Si intitolava Arte e politica: passato e presente, l’incontro di ieri, lunedì 31 ottobre, con Zerocalcare nel contesto di Lucca Comics & Games 2016. E il popolarissimo fumettista non si è sottratto all’argomento, parlando sia di atteggiamento personale nei confronti dell’impegno, sia di scopi e di intenti nel suo contesto professionale.

Ecco cos’è emerso dalla chiacchierata con lui in una chiesa di S. Francesco non gremita, ma decisamente più affollata di quanto facesse pensare l’argomento, non certo per tutti.

 

Kobane CallingRiuscire a fare il fumettista di mestiere è stata una mezza liberazione della mia mentalità, perché disegno fin da ragazzino, ma questa parte della mia vita l’ho sempre associata solo a emozioni positive, alla passione.

Poi, però, il lavoro, la dimensione professionale, si porta inevitabilmente dietro una serie di emozioni negative, dal senso di colpa agli impegni non declinabili. Dopo un certo periodo di dubbio atroce, ho finito con l’accettare che il fumetto fosse diventato il mio mestiere. Allora, se devo soffrire, meglio farlo facendo fumetti che lavorando in aeroporto.

Il fatto di essere utilizzato come bandiera dalle persone mi mette un po’ ansia, anche perché ho imparato a svicolare da certe situazioni, ma da altre no. Ad esempio, questa mattina vengono da me con un fumetto sulla battaglia di El Alamein e io non ho avuto problemi a dire che no, non la faccio la foto, perché diamo un giudizio diverso su questo evento in particolare. Ma quando mi contattano persone con una passione, ragazzi per cui quella cosa è centrale e che magari mi attira anche, in quei casi fatico a sfuggire e mi trovo in difficoltà, anche perché le persone non sempre capiscono i tuoi impegni, le tue pressioni e magari si offendono. Fatico a girare i tacchi e fuggire.

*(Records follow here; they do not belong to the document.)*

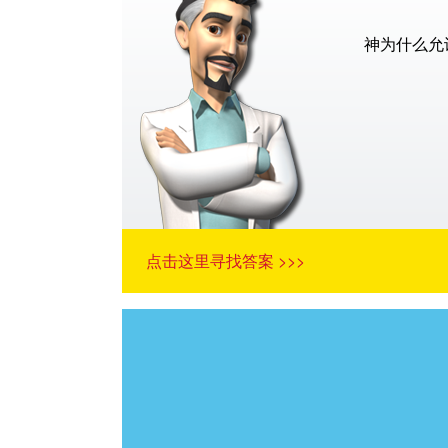
神为什么允
点击这里寻找答案 >>>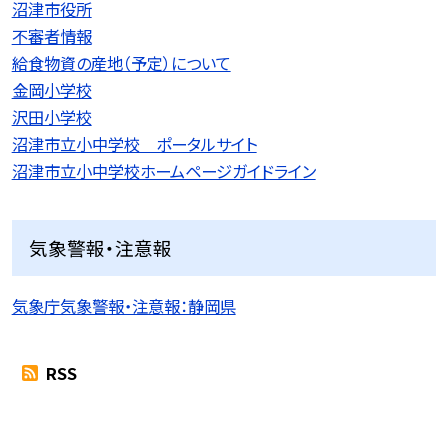
沼津市役所
不審者情報
給食物資の産地（予定）について
金岡小学校
沢田小学校
沼津市立小中学校 ポータルサイト
沼津市立小中学校ホームページガイドライン
気象警報・注意報
気象庁気象警報・注意報：静岡県
RSS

Non so da dove venga la mia forza per esprimermi in maniera libera. Sicuramente l’ambiente in cui sono cresciuto, quello dei centri sociali romani, mi ha aiutato moltissimo a tenere la barra dritta su un sacco di questioni. E io ci sono cresciuto come si cresce in una riserva indiana, nel senso che tutta la mia rete sociale viene quasi esclusivamente da lì. Amicizie, locali, persone che mi hanno insegnato a esprimermi e mi hanno ascoltato sono tutte di quell’ambito.

Di fronte alle offerte, alle marchette, agli stimoli che sono arrivati da tutte le parti, avere la mia riserva indiana mi ha consentito di non fare mai niente di cui vergognarmi. Sicuramente qualche cantonata l’ho presa, ma la mia comunità mi ha fatto in qualche modo da sorveglianza, nel senso buono del termine. Mi ha costretto un po’ a rimanere fedele a me stesso, a continuare a riconoscermi guardandomi allo specchio.

Sul potere dell’immagine di cambiare il mondo, la mia posizione è forse in controtendenza. Io sono una persona orribilmente cinica e concreta. Di base penso che, per esempio, Kobane Calling possa fare poco e che, al di là della retorica e delle favole, sia un granellino nel deserto. Purtroppo le cose succedono altrove, per altri canali.

Però, parlando in generale di storie che fanno politica a fumetti, tipo Joe Sacco o Paco Roca, la cosa che tentiamo di fare è generare una forte empatia con una certa questione. L’empatia è il contrario dell’indifferenza e il motivo per cui molte idee o certi argomenti passano più facilmente è che, banalmente, non è che manchi l’informazione, ma l’informazione non interessa emotivamente alla gente. Perché le cifre sono anonime, per quanto terribili e oggettivamente noiose, cose impossibili a cui appassionarsi.

Il fumetto, meglio di altre forme, perché ti permette di non riprodurre pedissequamente quel che vedi e ti costringe a rielaborare, riesce invece a far appassionare riportando non i fatti, ma le emozioni, che ti conducono a schierarti, ti portano a prendere parte. Questo non ferma le guerre, non cambia le sorti delle nazioni, ma sicuramente ha un valore. Da quel tentativo di fornire strumenti di consapevolezza, ognuno può partire, se incontra il tuo lavoro.

La mia abitudine di disegnare i cattivi in modo poco realistico viene anche un po’ dalla mia esperienza. Tra il 2001 e il 2007 noi dell’ambiente abbiamo avuto in continuazione neonazisti che venivano a far violenza da noi e si doveva perdere tempo per tamponare molto queste situazioni. Spesso ho dovuto disegnare storie e volantini, rappresentarli come anonimi era un modo per togliere loro importanza e demitizzarli, non trasformarli in personaggi veri.